Un lector residente en Estados Unidos me ha hecho llegar el libro El vuelo del Cuatro Vientos; Epopeya y tragedia de Barberán y Collar, joya periodística de los investigadores españoles Alfonso Domingo y Jorge Fernández-Coppel. Como la obra se editó en Madrid (Oberón, 2003) el aludido lector, que vive bien al norte, encargó a una distribuidora de Miami que se lo consiguiera y enviara, y ya con el ejemplar en su poder y para asegurar que me llegara, lo remitió, por indicación mía, a otro lector, en Puerto Rico, que esperó por la venida a La Habana de un tercer lector que lo trajera. Soy malo en Geografía y peor en Matemáticas. Si en junio de 1933, el capitán Mariano Barberán y el teniente Joaquín Collar cubrieron, a bordo del avión Cuatro Vientos, 7 885 kilómetros en su histórico viaje Sevilla-Camagüey, el libro que relata su hazaña y su tragedia debe haber recorrido, el pasado mes de junio, una distancia tres veces superior para llegar a mis manos.

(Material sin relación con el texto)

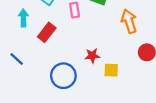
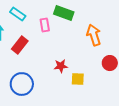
blue circle: (63, 76) -> (22, 84), moved

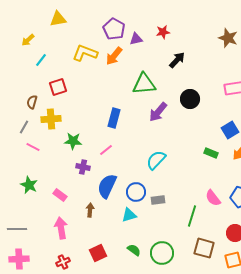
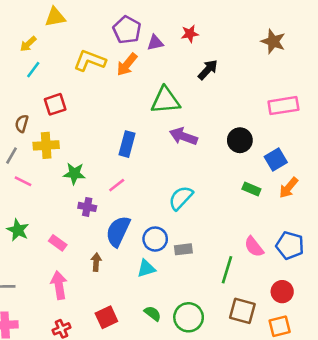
yellow arrow: (28, 40) -> (28, 44), moved
black circle: (190, 99) -> (240, 140), moved
purple arrow: (158, 112) -> (183, 136), turned 70

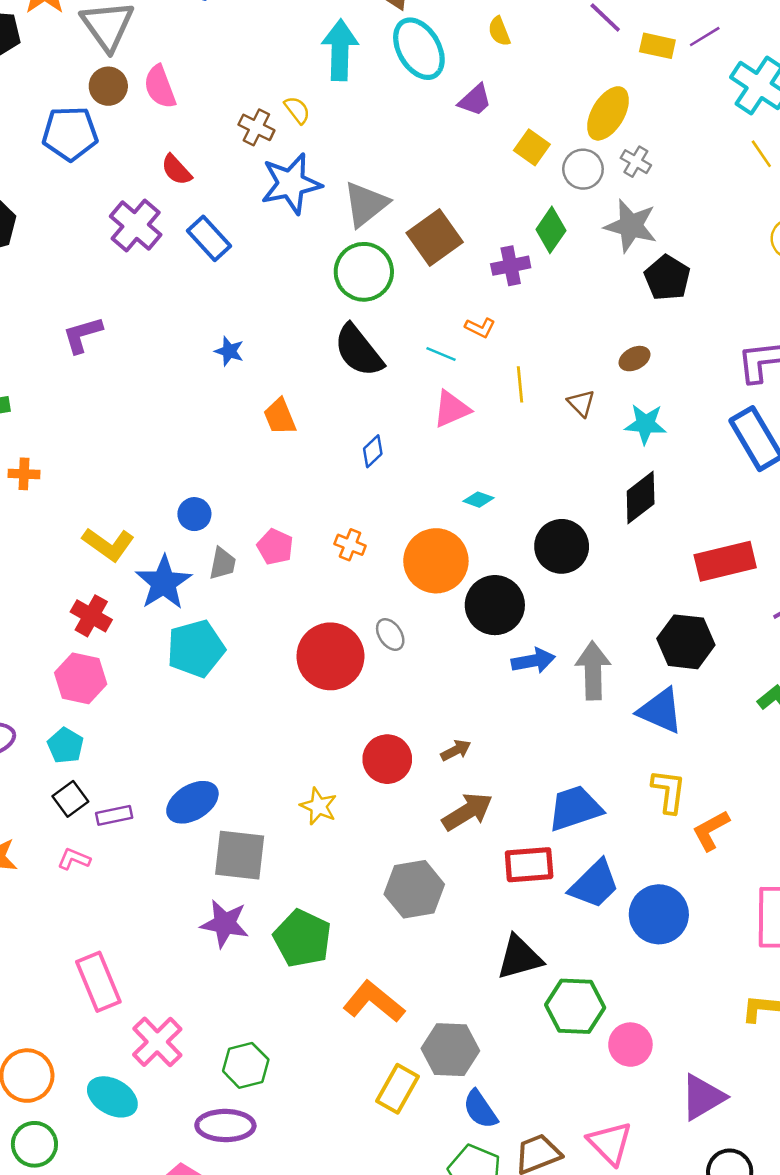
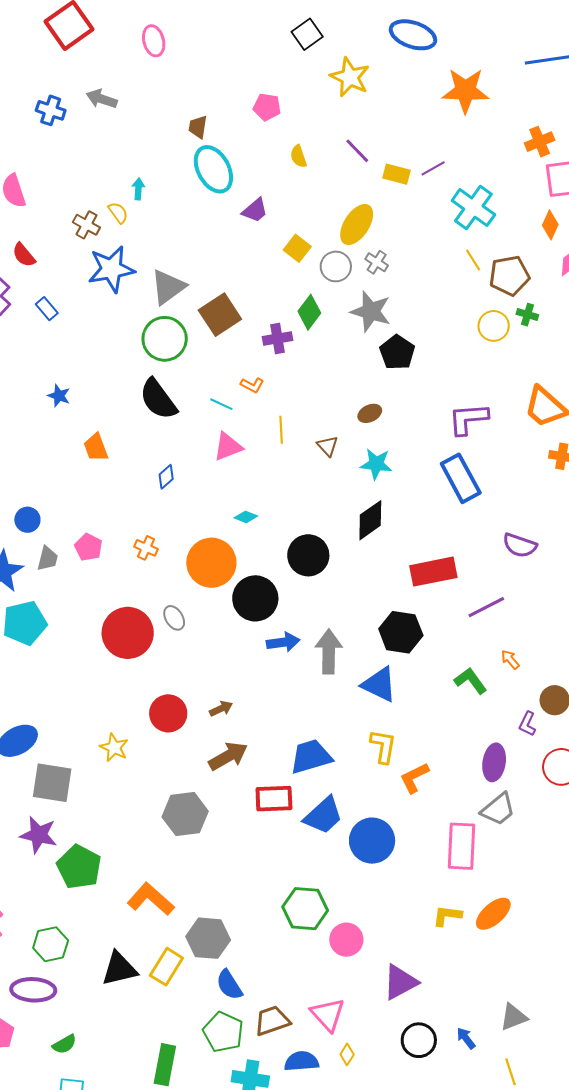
yellow semicircle: (499, 31) -> (298, 156), moved
cyan arrow: (340, 50) -> (138, 189), moved, size x0.5
blue rectangle: (209, 238) -> (47, 309), size x0.7
green pentagon: (302, 938) -> (79, 867), moved
black triangle: (519, 957) -> (119, 969), moved

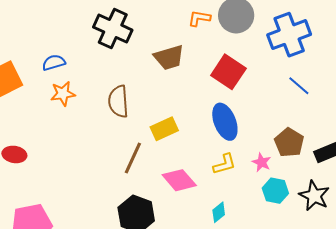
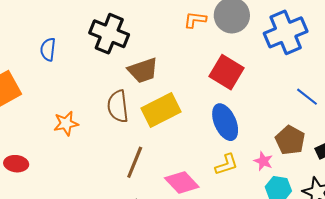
brown trapezoid: (169, 57) -> (143, 70), moved
blue semicircle: (54, 63) -> (48, 49), moved, turned -65
blue line: (299, 86) -> (307, 97), moved
orange star: (63, 94) -> (66, 123), moved
yellow rectangle: (164, 129) -> (161, 110), moved, size x1.4

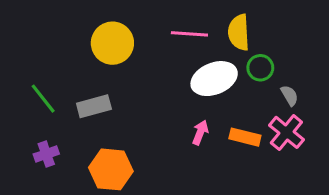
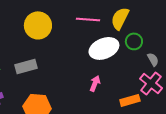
yellow semicircle: (239, 32) -> (120, 18), turned 30
orange rectangle: (245, 137) -> (130, 100), moved, turned -30

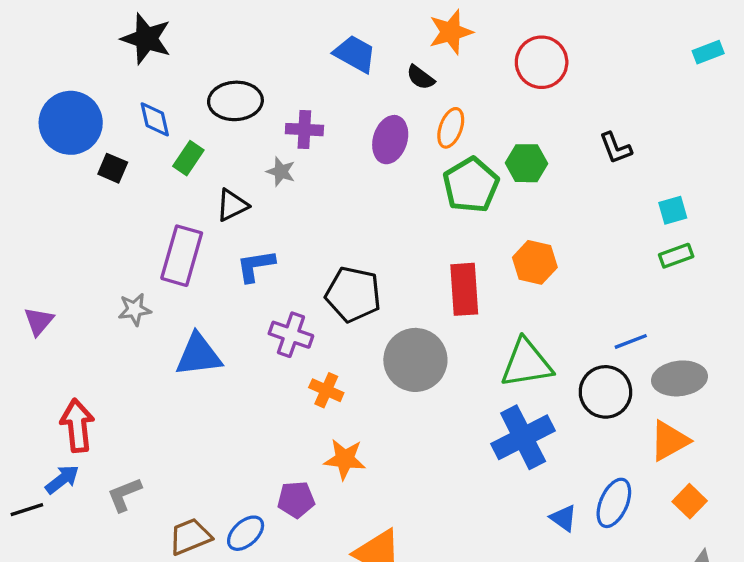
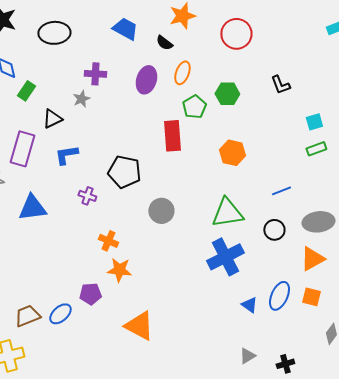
black ellipse: (235, 101) -> (54, 33), moved
gray star: (281, 172) -> (81, 99), turned 30
green pentagon: (471, 185) -> (194, 107), size x0.7
red rectangle: (464, 289) -> (172, 136), moved
purple cross: (291, 335) -> (87, 196), size x0.7
blue line: (631, 341) -> (281, 191), moved
gray circle: (415, 360) -> (161, 211), size x0.7
orange cross: (326, 390) -> (108, 241), moved
black circle: (605, 392) -> (274, 230), size x0.7
orange square: (690, 501) -> (311, 297), moved, turned -30

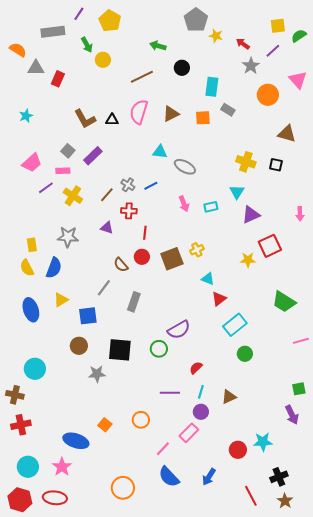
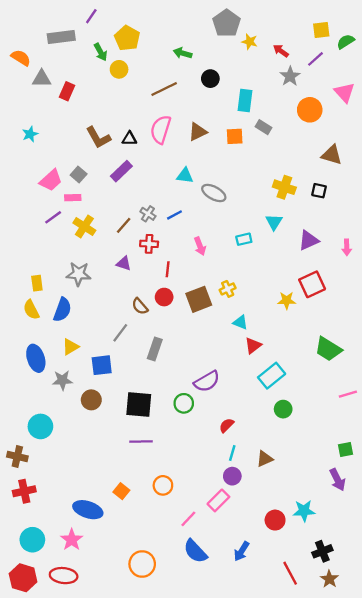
yellow pentagon: (110, 21) -> (127, 38), moved
purple rectangle: (93, 156) -> (121, 171), moved
pink trapezoid: (32, 163) -> (51, 180), moved
pink arrow: (184, 204) -> (200, 246), moved
purple triangle: (251, 215) -> (309, 240), moved
gray star: (97, 374) -> (62, 380), moved
purple line: (170, 393) -> (141, 441), moved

La gesta de esos pilotos españoles es conocida en Cuba y existe en Camagüey un monumento que perpetúa el hecho. En un vuelo sin escala atravesaron el Atlántico por su parte central, la más larga, ancha y solitaria, algo no intentado hasta aquella ocasión, cuando ya el océano había sido vencido en vuelos directos por el norte y por el sur. Pretendían llegar a La Habana, pero la escasez de combustible y el mal tiempo los obligaron a aterrizar en el campo de aviación de la ciudad agramontina, que previeron siempre como aeropuerto alternativo. Desde ahí, una vez repuestos del estrés y las fatigas de un viaje que se prolongó durante 39 horas y 55 minutos y otra vez a bordo del Cuatro Vientos, se trasladaron a la capital. Debían proseguir viaje hacia la Ciudad de México, destino final del periplo, y visitarían después la exposición universal de Chicago. No arribarían, sin embargo, a la capital mexicana, donde más de 60 000 personas, encabezadas por el líder de la Revolución Plutarco Elías Calles, aguardaron bajo la lluvia y durante casi todo un día su llegada. Tras su salida de La Habana y los informes de observadores mexicanos, que dijeron haberlo visto o escuchado, nunca más volvió a saberse del Cuatro Vientos y sus pilotos.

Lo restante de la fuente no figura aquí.